Nigeldaviestweet-cropped

  • Businesses need to identify problems, they are normally too quick to offer solutions.
  • Businesses also need to learn to work better with new tools; but these tools need to be appropriate!!
  • Businesses also need to plan for change a long time before the change is going to occur. You just can’t rock up for a project start up meeting and expect to deliver BIM. Also remember that one size most definitely does not fit all – solve the issues not the symptoms.
  • Be aware that some changes will happen so rapidly that there is no time to consider them – let them happen!

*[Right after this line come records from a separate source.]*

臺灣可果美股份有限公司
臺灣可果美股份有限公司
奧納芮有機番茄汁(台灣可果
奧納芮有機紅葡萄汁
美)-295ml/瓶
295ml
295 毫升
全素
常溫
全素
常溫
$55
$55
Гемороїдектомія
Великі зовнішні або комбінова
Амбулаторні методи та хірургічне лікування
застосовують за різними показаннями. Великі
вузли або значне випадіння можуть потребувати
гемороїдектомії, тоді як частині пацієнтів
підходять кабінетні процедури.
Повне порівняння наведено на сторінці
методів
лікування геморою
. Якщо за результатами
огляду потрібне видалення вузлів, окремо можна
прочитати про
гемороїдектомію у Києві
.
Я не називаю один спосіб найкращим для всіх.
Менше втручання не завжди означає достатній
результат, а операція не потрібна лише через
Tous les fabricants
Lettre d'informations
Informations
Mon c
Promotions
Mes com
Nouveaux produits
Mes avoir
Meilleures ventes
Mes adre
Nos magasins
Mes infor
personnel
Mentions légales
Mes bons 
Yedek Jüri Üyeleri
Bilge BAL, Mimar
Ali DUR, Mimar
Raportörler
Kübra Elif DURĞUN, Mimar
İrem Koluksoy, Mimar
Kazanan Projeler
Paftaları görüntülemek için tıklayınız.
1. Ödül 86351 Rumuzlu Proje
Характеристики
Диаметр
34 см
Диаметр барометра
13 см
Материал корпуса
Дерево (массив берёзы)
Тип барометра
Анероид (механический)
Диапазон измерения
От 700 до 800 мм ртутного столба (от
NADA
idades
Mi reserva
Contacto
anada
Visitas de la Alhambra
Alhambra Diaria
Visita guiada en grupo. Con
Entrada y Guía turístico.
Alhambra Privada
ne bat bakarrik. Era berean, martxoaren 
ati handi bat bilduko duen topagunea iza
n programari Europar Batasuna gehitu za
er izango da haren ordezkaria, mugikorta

  • Still be mindful of commercial realities. The group had a long discussion on the (usual) subject of Capex and Opex. But still very valid at present for the industry. Get the Capex and Opex trams together, shake them up and bring out the best from them both. Don’t think of projects, think of assets, in fact don’t even think of assets think of portfolios. But when thinking this way people and businesses still need to ensure that the micro and macro scales are still aligned.
  • BIM is business transformation – as an industry we all manage projects, BIM is ‘just’ another project to manage.